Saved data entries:
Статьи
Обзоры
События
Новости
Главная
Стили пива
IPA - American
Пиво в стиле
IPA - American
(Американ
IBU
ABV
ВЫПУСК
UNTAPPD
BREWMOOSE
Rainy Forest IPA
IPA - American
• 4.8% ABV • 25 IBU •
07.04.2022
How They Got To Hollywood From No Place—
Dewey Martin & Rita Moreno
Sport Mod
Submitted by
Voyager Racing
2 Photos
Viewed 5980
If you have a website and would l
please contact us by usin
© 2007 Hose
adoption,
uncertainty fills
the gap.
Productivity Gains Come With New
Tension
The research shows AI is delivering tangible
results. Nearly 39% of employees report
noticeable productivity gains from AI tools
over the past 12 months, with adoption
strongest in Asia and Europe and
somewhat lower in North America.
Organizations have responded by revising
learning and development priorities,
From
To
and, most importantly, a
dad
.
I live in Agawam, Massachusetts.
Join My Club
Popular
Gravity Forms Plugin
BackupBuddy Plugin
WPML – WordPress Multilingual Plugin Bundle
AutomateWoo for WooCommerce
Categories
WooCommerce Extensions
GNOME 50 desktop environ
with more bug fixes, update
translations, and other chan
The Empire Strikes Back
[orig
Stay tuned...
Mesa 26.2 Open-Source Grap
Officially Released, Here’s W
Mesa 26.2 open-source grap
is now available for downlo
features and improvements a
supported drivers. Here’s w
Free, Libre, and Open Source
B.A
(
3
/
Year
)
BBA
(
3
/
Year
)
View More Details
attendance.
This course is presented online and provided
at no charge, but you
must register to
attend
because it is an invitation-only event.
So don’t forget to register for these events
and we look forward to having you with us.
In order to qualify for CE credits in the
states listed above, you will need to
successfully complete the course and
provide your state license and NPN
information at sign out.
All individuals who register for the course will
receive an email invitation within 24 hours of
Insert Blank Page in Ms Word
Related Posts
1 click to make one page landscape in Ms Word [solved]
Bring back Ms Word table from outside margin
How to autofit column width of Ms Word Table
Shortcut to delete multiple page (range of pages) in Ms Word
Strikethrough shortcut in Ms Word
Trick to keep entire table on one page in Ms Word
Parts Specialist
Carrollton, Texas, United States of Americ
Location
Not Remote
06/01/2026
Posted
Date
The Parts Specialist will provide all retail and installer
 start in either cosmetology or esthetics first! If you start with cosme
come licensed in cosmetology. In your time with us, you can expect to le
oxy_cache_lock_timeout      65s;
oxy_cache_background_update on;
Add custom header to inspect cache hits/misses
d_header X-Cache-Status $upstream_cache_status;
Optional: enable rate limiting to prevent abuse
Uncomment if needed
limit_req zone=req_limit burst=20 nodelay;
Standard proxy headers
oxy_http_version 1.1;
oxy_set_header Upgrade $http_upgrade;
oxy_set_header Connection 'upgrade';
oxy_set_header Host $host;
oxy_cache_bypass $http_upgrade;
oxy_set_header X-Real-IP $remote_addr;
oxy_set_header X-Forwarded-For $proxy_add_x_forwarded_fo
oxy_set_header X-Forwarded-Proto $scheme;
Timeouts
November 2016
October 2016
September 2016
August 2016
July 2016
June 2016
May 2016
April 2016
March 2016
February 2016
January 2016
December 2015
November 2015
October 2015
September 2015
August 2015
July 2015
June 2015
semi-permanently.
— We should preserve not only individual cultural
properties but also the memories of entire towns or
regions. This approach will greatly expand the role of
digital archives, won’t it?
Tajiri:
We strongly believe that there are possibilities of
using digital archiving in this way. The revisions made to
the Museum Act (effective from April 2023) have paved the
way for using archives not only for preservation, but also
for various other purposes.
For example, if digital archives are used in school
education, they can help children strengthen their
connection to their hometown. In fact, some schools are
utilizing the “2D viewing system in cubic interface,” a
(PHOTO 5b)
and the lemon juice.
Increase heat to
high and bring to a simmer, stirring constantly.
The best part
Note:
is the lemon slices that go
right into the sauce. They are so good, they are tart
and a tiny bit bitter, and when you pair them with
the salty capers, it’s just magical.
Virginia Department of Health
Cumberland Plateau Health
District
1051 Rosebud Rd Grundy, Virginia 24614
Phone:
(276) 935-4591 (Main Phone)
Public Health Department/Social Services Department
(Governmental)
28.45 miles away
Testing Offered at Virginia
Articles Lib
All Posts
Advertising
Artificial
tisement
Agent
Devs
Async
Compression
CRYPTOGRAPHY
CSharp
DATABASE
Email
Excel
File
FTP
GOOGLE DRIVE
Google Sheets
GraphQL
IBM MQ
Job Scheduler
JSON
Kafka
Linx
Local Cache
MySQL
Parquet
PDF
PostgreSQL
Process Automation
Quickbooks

*EXERCISE BRIEF*
As the answer, set down only the lines from the data above between the one holding "Officially Released, Here’s W" and the one holding "Related Posts", inclusive, exactly as they read.

*ANSWER BELOW*
Officially Released, Here’s W
Mesa 26.2 open-source grap
is now available for downlo
features and improvements a
supported drivers. Here’s w
Free, Libre, and Open Source
B.A
(
3
/
Year
)
BBA
(
3
/
Year
)
View More Details
attendance.
This course is presented online and provided
at no charge, but you
must register to
attend
because it is an invitation-only event.
So don’t forget to register for these events
and we look forward to having you with us.
In order to qualify for CE credits in the
states listed above, you will need to
successfully complete the course and
provide your state license and NPN
information at sign out.
All individuals who register for the course will
receive an email invitation within 24 hours of
Insert Blank Page in Ms Word
Related Posts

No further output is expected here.